E’ la risposta del commissario Walter Verini e del tesoriere Pd Paolo Coletti al timore del salto della quaglia verso Italia Viva, il nuovo partito fondato da Matteo Renzi. Formazione che non si presenta ai nastri di partenza nella competizione elettorale del 27 ottobre, ma che potrebbe fare successivamente il suo ingresso a Palazzo Cesaroni attraverso una campagna acquisti per formare il gruppo consiliare. Cambi a cui si è assistito piuttosto frequentemente (e per varie ragioni) a destra e a sinistra dell’emiciclo dell’Assemblea legislativa umbra.
Uno dei dilemmi di Verini nella composizione delle liste era proprio se inserire in lista i renziani rimasti nel Pd oppure evitare rischi, perdendo però altri voti. Quindi la soluzione: toccare il portafoglio del consigliere laddove non arriva la fede politica.

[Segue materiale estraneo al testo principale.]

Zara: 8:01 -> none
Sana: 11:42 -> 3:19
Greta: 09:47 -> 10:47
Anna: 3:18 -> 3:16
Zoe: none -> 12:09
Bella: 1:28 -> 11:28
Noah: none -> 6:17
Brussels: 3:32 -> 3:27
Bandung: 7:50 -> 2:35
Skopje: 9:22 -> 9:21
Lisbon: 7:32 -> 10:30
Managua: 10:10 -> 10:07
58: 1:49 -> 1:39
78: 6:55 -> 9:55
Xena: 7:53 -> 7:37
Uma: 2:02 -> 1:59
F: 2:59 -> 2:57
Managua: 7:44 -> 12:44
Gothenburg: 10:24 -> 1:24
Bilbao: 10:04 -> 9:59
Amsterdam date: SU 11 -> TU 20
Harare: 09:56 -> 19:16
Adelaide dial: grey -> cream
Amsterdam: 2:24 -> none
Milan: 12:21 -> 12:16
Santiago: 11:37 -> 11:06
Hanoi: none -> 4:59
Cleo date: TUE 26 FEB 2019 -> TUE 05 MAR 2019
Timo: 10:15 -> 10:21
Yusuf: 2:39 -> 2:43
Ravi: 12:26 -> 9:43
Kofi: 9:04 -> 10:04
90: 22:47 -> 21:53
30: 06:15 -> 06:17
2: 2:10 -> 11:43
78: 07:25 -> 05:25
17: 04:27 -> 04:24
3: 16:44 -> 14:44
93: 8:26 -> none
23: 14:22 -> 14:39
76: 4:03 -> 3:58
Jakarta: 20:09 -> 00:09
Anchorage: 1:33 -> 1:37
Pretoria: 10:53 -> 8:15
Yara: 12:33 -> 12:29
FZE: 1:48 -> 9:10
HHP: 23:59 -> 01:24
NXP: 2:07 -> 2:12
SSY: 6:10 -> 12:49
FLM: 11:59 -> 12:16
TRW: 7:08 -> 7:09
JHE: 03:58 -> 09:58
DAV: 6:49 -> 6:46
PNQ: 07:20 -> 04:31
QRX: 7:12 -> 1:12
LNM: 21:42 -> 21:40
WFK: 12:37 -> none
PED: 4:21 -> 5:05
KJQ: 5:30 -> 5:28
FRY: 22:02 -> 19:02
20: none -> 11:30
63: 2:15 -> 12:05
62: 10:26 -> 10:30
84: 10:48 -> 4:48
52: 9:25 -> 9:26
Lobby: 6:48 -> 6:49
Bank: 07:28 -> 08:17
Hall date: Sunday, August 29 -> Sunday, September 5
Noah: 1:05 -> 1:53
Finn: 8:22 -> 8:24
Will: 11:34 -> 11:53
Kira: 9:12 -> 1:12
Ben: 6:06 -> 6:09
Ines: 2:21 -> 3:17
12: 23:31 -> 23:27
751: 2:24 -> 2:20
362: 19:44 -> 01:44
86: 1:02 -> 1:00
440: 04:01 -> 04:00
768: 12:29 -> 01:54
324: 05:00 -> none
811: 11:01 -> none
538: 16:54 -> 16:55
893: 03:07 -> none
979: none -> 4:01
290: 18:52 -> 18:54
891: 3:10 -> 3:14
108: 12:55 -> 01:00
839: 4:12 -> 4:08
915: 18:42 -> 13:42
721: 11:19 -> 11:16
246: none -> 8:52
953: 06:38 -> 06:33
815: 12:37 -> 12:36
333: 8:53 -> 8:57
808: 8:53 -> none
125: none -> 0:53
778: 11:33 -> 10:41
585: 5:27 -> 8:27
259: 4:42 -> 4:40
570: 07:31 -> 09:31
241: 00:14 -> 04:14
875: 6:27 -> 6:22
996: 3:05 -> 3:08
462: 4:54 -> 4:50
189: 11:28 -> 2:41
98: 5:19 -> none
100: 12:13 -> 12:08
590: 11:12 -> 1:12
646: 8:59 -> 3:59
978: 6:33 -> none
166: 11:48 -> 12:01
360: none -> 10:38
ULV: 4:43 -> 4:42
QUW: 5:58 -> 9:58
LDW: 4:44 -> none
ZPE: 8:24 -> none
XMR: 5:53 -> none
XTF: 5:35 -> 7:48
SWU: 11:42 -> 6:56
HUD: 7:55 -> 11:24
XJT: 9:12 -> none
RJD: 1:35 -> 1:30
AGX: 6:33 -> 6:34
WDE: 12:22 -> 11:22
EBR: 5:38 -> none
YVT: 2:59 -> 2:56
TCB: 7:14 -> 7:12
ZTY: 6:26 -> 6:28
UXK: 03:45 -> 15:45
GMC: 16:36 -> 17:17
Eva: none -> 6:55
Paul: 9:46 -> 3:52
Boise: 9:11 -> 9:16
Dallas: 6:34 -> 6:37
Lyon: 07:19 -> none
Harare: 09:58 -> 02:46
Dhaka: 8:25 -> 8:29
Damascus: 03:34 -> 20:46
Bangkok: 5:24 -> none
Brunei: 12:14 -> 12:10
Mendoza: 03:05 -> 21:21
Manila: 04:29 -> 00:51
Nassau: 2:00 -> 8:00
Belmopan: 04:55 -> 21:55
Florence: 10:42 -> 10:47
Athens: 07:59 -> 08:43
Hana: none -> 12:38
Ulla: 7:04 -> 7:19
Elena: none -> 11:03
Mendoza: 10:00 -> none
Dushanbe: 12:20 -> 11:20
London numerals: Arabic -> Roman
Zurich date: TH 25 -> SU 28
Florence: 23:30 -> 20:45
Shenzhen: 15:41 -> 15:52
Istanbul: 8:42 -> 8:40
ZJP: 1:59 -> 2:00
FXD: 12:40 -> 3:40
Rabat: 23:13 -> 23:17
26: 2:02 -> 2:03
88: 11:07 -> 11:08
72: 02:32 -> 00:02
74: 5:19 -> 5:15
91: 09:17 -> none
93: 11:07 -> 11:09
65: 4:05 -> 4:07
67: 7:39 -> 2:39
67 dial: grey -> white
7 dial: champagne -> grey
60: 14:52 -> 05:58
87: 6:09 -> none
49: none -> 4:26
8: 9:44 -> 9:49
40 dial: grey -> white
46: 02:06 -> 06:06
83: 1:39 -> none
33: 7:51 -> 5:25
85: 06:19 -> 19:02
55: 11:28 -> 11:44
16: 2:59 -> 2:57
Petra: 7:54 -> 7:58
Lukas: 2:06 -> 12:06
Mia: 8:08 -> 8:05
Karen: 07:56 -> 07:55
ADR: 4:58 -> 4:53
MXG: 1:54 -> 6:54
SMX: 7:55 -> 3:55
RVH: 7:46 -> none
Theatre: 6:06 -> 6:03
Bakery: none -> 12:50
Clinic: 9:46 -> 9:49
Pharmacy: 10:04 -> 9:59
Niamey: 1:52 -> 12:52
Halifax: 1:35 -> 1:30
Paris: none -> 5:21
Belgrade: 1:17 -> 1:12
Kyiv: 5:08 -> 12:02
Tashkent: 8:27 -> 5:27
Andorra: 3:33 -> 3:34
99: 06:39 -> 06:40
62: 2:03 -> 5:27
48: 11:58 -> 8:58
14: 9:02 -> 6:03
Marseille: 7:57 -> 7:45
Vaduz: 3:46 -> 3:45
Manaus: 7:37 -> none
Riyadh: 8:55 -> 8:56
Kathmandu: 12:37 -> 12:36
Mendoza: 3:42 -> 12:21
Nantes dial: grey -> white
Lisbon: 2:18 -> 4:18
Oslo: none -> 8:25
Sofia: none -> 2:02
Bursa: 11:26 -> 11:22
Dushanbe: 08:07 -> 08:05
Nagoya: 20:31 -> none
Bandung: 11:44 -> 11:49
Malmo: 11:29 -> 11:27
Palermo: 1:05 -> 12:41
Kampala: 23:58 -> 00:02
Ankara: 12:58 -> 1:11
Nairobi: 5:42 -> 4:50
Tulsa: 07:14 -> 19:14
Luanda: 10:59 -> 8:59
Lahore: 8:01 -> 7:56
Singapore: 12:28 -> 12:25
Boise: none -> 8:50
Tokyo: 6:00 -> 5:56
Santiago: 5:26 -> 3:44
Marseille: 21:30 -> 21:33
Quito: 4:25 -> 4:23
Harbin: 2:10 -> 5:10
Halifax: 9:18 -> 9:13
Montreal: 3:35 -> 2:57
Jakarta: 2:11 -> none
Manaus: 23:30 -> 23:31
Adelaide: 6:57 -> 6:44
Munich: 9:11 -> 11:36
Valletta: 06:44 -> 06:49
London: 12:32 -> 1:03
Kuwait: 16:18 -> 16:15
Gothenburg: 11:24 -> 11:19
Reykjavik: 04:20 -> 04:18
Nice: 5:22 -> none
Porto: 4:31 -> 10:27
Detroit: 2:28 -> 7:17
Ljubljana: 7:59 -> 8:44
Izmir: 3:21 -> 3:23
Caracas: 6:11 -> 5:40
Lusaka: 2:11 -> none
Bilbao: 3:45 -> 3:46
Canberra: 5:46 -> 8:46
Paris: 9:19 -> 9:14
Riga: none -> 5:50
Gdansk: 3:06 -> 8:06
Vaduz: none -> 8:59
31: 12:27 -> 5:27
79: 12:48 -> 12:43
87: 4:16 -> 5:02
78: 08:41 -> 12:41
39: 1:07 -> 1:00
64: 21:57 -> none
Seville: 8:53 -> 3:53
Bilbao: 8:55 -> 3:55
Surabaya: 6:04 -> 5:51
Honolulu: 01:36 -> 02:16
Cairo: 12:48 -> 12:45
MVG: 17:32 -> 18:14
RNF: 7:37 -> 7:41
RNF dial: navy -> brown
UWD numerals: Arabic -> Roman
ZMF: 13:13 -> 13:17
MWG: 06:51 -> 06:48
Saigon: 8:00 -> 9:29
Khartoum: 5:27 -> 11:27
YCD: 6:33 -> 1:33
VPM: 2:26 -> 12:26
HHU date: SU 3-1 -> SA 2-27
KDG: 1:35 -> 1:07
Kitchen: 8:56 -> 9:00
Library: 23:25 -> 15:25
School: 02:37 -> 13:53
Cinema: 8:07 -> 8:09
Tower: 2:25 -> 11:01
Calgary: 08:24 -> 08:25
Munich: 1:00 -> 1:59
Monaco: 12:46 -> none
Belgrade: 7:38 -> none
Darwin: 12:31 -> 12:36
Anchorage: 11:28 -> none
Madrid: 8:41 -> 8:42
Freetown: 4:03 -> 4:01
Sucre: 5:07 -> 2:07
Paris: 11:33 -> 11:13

“Non comprendiamo sinceramente questa polemica – prova a gettare acqua sul fuoco il capolista del Pd alle regionali, Luca Gammaitoni -. É una proposta nata al nostro interno, che il tesoriere ha inserito nelle regole che ogni candidato sottoscrive con il proprio partito al momento dell’l’accettazione della candidatura. Per noi è un patto politico-morale, per rispetto della comunità di elettori democratici che ci voterà sotto il simbolo Pd non certo un vincolo sanzionatorio. E come tale l’abbiamo sottoscritto”. Anche se, a microfoni spenti, non tutti sono convinti.
Proposta che secondo alcune ricostruzioni sarebbe stata avanzata dal consigliere uscente Giacomo Leonelli. Tra l’altro, un renziano della prima ora, che poi ha sostenuto Verini nella corsa alla segreteria umbra contro il patto Bocci-Marini.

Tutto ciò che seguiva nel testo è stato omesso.